It is a well-known fact that $$\lambda^{1/2}B(\lambda^{-1}t)\stackrel{d}{=}B(t) \ ,$$ for $B$ a $1$-dimensional brownian motion. Also, we know that for $\xi$ a $1\text{D}$ white noise, we have $$\lambda^{1/2}\xi(\lambda t)\stackrel{d}{=}\xi(t) \ .$$ (I'm abusing notation and treating $\xi$ as a function rather than a distribution. It would be more appropriate to say that for all "suitable" functions $f$, we have that $\lambda^{-1/2}\xi\left(t\mapsto f(\lambda^{-1} t)\right)\stackrel{d}{=}\xi(f)$). This is quite a surprising fact on its own, because the white noise blows up when you zoom in instead of out, which wouldn't happen for any "nice" function.
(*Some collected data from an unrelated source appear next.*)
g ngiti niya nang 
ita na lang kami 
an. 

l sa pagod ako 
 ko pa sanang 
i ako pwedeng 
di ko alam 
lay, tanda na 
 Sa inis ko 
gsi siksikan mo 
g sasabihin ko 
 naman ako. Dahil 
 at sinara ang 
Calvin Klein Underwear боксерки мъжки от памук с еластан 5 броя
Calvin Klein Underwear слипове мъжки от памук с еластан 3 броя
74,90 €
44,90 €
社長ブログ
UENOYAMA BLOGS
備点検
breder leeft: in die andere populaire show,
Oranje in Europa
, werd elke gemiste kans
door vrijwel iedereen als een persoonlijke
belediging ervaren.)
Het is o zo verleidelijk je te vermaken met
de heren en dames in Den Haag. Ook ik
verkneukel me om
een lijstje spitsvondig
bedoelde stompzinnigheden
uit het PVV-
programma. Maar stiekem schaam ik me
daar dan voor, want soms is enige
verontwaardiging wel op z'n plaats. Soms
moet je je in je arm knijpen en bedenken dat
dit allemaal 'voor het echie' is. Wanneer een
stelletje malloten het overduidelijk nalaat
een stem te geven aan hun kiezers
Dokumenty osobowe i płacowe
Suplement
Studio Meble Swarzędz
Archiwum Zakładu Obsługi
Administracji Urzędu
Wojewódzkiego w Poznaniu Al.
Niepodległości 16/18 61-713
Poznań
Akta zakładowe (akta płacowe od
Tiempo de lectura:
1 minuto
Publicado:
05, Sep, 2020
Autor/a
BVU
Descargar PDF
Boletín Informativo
Now, I'm trying to see if I can derive this scaling of the white noise from the one of the brownian motion. That is, if we define $$B_\lambda(t):=\lambda^{1/2}B(\lambda^{-1}t)\stackrel{d}{=}B(t)$$ and (treating it again as a function) knowing that $$\xi(t) = \partial_tB(t) \ ,$$ then $$\xi_\lambda(t) := \partial_tB_\lambda(t) \stackrel{d}{=}\partial_t B(t) = \xi(t) \ .$$ But now, in order to obtain $\xi_\lambda(t)$ I do $$\xi_\lambda(t) = \partial_tB_\lambda(t) = \partial_t\left(\lambda^{1/2}B(\lambda^{-1}t)\right) = \lambda^{-1/2}\partial_t B(t) = \lambda^{-1/2}\xi(t) \ ,$$ which is absurd.
So what's the wrong step in this?